I've been a Survivor fan since I was four years old, since day one. I have thought about applying, I've recorded myself since I was 18, but I've never submitted because I have a deep fear of failure and embarrassment. This was the first time I ever took the plunge. I took the plunge, and I submitted, and I played, and I did a lot of pre-work of, like, I might fall flat on my face. I might fail epically and I need to be okay with that. [Or], I could be the first person voted out and I'm okay with that. I have a lot of things going on in my life that I'm proud of. I have family and friends who will love me no matter what. But it was devastating.

It's been a little fun the past eight, nine months. It's fun doing the pre-press when people still think I could be a winner when I'm like, "I'm gonna ruin your bracket! I'm gonna lose!" [Laughs] But as a lifelong Survivor fan, it's definitely given me a lot more empathy for pre-mergers. I think I'm going to become a vocal pre-merger rights advocate. [Laughs]

I was talking to my therapist the other day and she was like, "Remember four-year-old you or nine-year-old you, and nine-year-old me wouldn't be yelling at myself for getting out first. She would be so excited that I was even playing and that I was there and that I played hard and I did it my way and I didn't hide who I was or how I interact with the world. I did it. I applied. I showed up. I did my thing and no regrets — obviously [I have] regrets that I didn't win or make it further, but that's life and it's going to keep going and I'd obviously love to play again and get another shot. But, for now, this is a really great bookend and I feel really happy with the friends I've made and the experiences I've had.

Finally, what's something that happened out there that didn't make it to TV that you wish we had a chance to see?

Probably my favorite thing is that in the first challenge, I got everyone water bottles.
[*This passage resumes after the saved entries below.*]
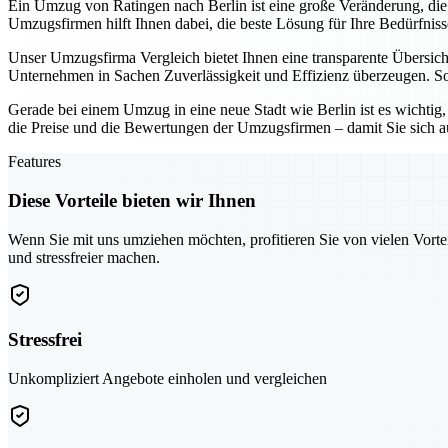
Ein Umzug von Ratingen nach Berlin ist eine große Veränderung, die g
Umzugsfirmen hilft Ihnen dabei, die beste Lösung für Ihre Bedürfnisse
Unser Umzugsfirma Vergleich bietet Ihnen eine transparente Übersic
Unternehmen in Sachen Zuverlässigkeit und Effizienz überzeugen. So k
Gerade bei einem Umzug in eine neue Stadt wie Berlin ist es wichtig,
die Preise und die Bewertungen der Umzugsfirmen – damit Sie sich a
Features
Diese Vorteile bieten wir Ihnen
Wenn Sie mit uns umziehen möchten, profitieren Sie von vielen Vorte
und stressfreier machen.
Stressfrei
Unkompliziert Angebote einholen und vergleichen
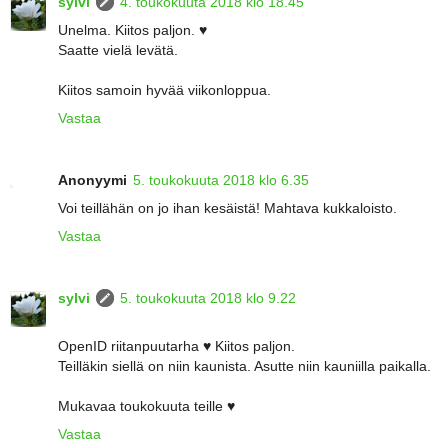
sylvi
4. toukokuuta 2018 klo 18.45
Unelma. Kiitos paljon. ♥
Saatte vielä levätä.
Kiitos samoin hyvää viikonloppua.
Vastaa
Anonyymi
5. toukokuuta 2018 klo 6.35
Voi teillähän on jo ihan kesäistä! Mahtava kukkaloisto.
Vastaa
sylvi
5. toukokuuta 2018 klo 9.22
OpenID riitanpuutarha ♥ Kiitos paljon.
Teilläkin siellä on niin kaunista. Asutte niin kauniilla paikalla.
Mukavaa toukokuuta teille ♥
Vastaa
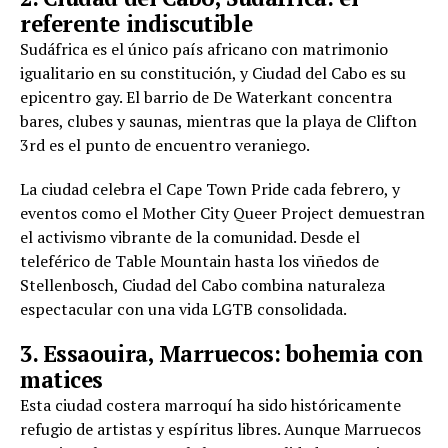
referente indiscutible
Sudáfrica es el único país africano con matrimonio
igualitario en su constitución, y Ciudad del Cabo es su
epicentro gay. El barrio de De Waterkant concentra
bares, clubes y saunas, mientras que la playa de Clifton
3rd es el punto de encuentro veraniego.
La ciudad celebra el Cape Town Pride cada febrero, y
eventos como el Mother City Queer Project demuestran
el activismo vibrante de la comunidad. Desde el
teleférico de Table Mountain hasta los viñedos de
Stellenbosch, Ciudad del Cabo combina naturaleza
espectacular con una vida LGTB consolidada.
3. Essaouira, Marruecos: bohemia con
matices
Esta ciudad costera marroquí ha sido históricamente
refugio de artistas y espíritus libres. Aunque Marruecos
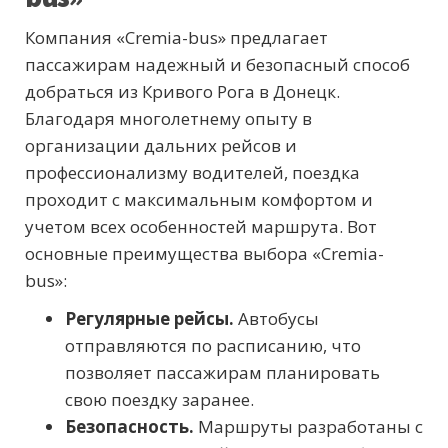
Компания «Cremia-bus» предлагает
пассажирам надежный и безопасный способ
добраться из Кривого Рога в Донецк.
Благодаря многолетнему опыту в
организации дальних рейсов и
профессионализму водителей, поездка
проходит с максимальным комфортом и
учетом всех особенностей маршрута. Вот
основные преимущества выбора «Cremia-
bus»:
Регулярные рейсы.
Автобусы
отправляются по расписанию, что
позволяет пассажирам планировать
свою поездку заранее.
Безопасность.
Маршруты разработаны с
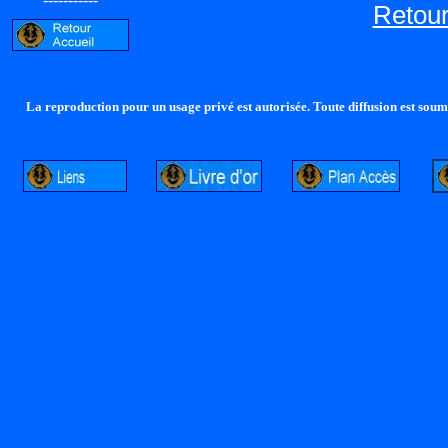
Retour
La reproduction pour un usage privé est autorisée. Toute diffusion est soumi
http://lalandelle.free.fr
http://cvjcrouxel.free.fr
http:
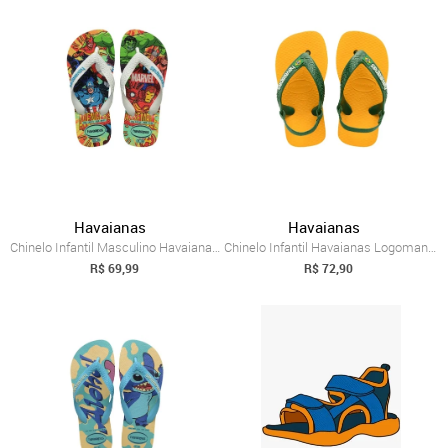
Havaianas
Havaianas
Chinelo Infantil Masculino Havaianas Top...
Chinelo Infantil Havaianas Logomania Ama...
R$ 69,99
R$ 72,90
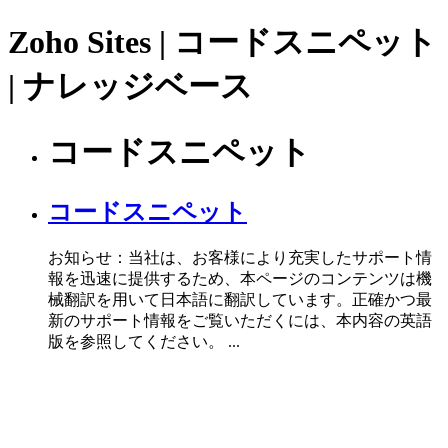
Zoho Sites | コードスニペット
| ナレッジベース
コードスニペット
コードスニペット
お知らせ：当社は、お客様により充実したサポート情
報を迅速に提供するため、本ページのコンテンツは機
械翻訳を用いて日本語に翻訳しています。正確かつ最
新のサポート情報をご覧いただくには、本内容の英語
版を参照してください。 ...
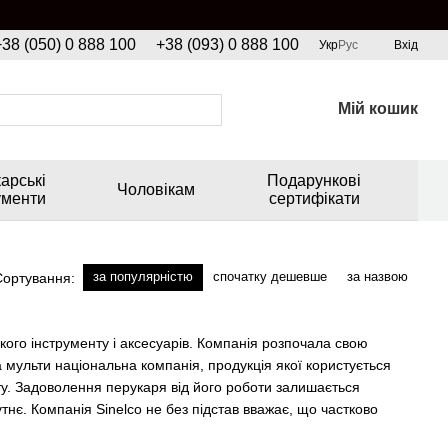
+38 (050) 0 888 100
+38 (093) 0 888 100
Укр
Рус
Вхід
Мій кошик
арські
Подарункові
Чоловікам
ументи
сертифікати
за популярністю
спочатку дешевше
за назвою
Сортування:
ого інструменту і аксесуарів. Компанія розпочала свою
 мульти національна компанія, продукція якої користується
іту. Задоволення перукаря від його роботи залишається
тнє. Компанія Sinelco не без підстав вважає, що частково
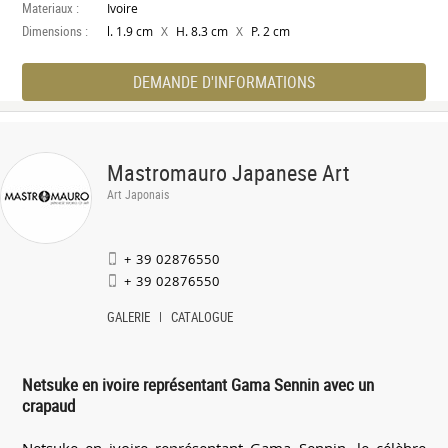
Materiaux :
Ivoire
Dimensions :
X
X
l. 1.9 cm
H. 8.3 cm
P. 2 cm
DEMANDE D'INFORMATIONS
Mastromauro Japanese Art
Art Japonais
+ 39 02876550
+ 39 02876550
GALERIE
CATALOGUE
Netsuke en ivoire représentant Gama Sennin avec un
crapaud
Because Survivor is freakishly fair. If one tribe's in the shade, everyone's in the shade. Everything's measured to the tee. Brandon got a water bottle because he was obviously, like, dying. And I call over Jeff to the bench and I was like, "I see Brandon has water. Is everyone getting water?" And so mid-challenge they had to go and give every single person a water bottle. I don't know when they've done that before, but I was also like, "You're welcome, you got water. That was on me from the bench." That was a fun one that was definitely not shown.

This interview has been edited for length and clarity.